Jardin d'agrément

Comment reconnaître une maladie de l’Olivier en photo

Une maladie de l’olivier se reconnaît en photo par la forme et la répartition des taches, le dessèchement des rameaux ou l’état des fruits. Vérifiez aussi l’envers des feuilles et l’humidité du sol : cochenilles, excès d’eau et carences peuvent imiter un champignon.

Comment reconnaître une maladie de l’Olivier en photo

Les symptômes d’une maladie de l’olivier se comparent visuellement par la forme et la répartition des taches, le dessèchement des rameaux ou l’état des fruits. Vérifiez aussi l’envers des feuilles et l’humidité du sol : cochenilles, excès d’eau et carences peuvent imiter un champignon.

Une tache ronde noire entourée d’un halo jaune sur une vieille feuille évoque souvent l’œil-de-paon, alors qu’un jaunissement uniforme peut venir d’un pot trop humide.
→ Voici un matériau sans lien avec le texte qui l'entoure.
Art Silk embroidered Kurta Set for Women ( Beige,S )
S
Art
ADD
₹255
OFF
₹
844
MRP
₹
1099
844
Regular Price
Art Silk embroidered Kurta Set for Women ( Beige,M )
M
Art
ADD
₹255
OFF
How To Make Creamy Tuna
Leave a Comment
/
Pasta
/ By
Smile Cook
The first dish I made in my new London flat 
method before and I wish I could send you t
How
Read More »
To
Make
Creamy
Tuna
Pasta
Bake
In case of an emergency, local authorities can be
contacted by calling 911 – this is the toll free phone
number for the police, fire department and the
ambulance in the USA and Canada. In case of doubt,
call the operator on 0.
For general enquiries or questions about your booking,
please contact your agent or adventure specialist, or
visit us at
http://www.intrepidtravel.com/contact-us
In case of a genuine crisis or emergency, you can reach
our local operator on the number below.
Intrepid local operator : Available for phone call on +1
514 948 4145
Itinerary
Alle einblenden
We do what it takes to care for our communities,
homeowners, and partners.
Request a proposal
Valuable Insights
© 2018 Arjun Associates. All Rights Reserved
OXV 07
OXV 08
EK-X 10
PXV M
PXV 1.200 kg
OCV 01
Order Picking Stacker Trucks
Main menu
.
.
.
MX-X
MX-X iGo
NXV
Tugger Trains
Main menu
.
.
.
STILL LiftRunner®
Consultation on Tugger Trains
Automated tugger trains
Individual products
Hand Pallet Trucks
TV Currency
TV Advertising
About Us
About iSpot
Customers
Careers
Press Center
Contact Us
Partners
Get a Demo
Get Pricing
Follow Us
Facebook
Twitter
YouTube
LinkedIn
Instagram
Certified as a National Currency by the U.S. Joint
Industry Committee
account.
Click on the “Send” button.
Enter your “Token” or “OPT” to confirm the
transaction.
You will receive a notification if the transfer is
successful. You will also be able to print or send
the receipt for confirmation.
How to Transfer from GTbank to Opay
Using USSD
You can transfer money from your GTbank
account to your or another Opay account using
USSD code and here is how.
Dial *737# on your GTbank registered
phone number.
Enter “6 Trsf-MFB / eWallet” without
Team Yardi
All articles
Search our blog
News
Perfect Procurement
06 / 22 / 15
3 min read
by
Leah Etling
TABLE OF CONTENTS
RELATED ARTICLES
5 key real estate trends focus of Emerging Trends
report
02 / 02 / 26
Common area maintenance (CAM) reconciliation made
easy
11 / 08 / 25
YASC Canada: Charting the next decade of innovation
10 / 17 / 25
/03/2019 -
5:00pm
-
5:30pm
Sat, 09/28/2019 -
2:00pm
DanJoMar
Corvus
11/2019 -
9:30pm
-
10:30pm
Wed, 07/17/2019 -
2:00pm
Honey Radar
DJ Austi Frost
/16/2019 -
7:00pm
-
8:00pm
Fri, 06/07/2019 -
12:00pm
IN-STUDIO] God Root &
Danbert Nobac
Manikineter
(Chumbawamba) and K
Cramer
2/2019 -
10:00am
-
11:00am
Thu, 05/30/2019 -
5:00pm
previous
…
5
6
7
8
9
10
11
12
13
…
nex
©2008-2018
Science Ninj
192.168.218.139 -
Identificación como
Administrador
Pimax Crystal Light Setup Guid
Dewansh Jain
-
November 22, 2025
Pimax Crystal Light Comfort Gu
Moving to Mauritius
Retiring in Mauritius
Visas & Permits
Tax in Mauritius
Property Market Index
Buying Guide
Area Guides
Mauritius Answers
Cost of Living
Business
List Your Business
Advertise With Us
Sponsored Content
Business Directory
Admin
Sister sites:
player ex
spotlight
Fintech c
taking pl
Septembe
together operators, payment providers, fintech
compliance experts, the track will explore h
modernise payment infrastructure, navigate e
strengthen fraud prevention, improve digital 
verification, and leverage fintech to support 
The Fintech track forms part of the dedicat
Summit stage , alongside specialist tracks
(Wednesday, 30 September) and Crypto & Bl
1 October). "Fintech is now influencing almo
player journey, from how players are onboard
À Saint-Cyprien, je commence toujours par regarder l’arbre entier avant de prélever une feuille. Cette précaution évite de traiter un olivier stressé comme s’il était infecté. Feuillage, rameaux, tronc, olives et sol racontent des causes différentes. Avec des photos nettes et quelques vérifications simples, vous pouvez trier les hypothèses, limiter les gestes inutiles et intervenir au bon moment.

Observer les symptômes de l’olivier avant de traiter

Un olivier malade montre rarement un seul signe. Pour établir un diagnostic d’olivier, photographiez l’arbre entier, puis le symptôme de près, avant de retourner quelques feuilles et d’examiner le collet, là où le tronc rejoint la terre. Ce protocole évite bien des erreurs. Des taches rondes évoquent souvent une maladie foliaire, tandis qu’une feuille jaune aux nervures vertes suggère plutôt une chlorose. Une nécrose brune, elle, dessèche réellement le tissu. Les photos de feuilles d’olivier sont utiles, mais l’envers révèle parfois cochenilles, miellat ou acariens invisibles au premier regard.

Repère visuel à comparerSigne distinctifDiagnostic possiblePremier geste sûr
Feuille d’olivier avec taches rondes d’œil-de-paonTaches brun-noir rondes, souvent cerclées de jaune, surtout au-dessusŒil-de-paonÔter les feuilles tombées
Revers de feuille d’olivier atteint de cercosporioseDessus jauni, revers grisâtre ou plombéCercosporioseRegarder les deux faces et aérer
Feuille d’olivier noire et collante avec cochenillesDépôt noir collant, carapaces ou miellat au reversFumagine liée aux cochenillesInspecter les rameaux
Olivier aux feuilles jaunes par excès d’eauJaunissement assez uniforme, sans tache netteChlorose ou excès d’eauVérifier le drainage
Nodosités de tuberculose sur rameau d’olivierVerrues dures et rugueuses autour d’une blessureTuberculoseRepérer le bois atteint
Feuille d’olivier découpée par un otiorhynqueEncoches régulières sur le bord des feuillesOtiorhynqueObserver l’arbre la nuit

Une recherche de maladie de l’olivier en photo peut donc orienter, pas trancher seule. Une feuille ancienne qui chute ponctuellement reste normale, surtout après un changement de place ou un hiver humide. Sur Olea europaea, le vrai signal d’alerte est la répétition du symptôme sur plusieurs zones, associée à une croissance ralentie ou à des racines asphyxiées.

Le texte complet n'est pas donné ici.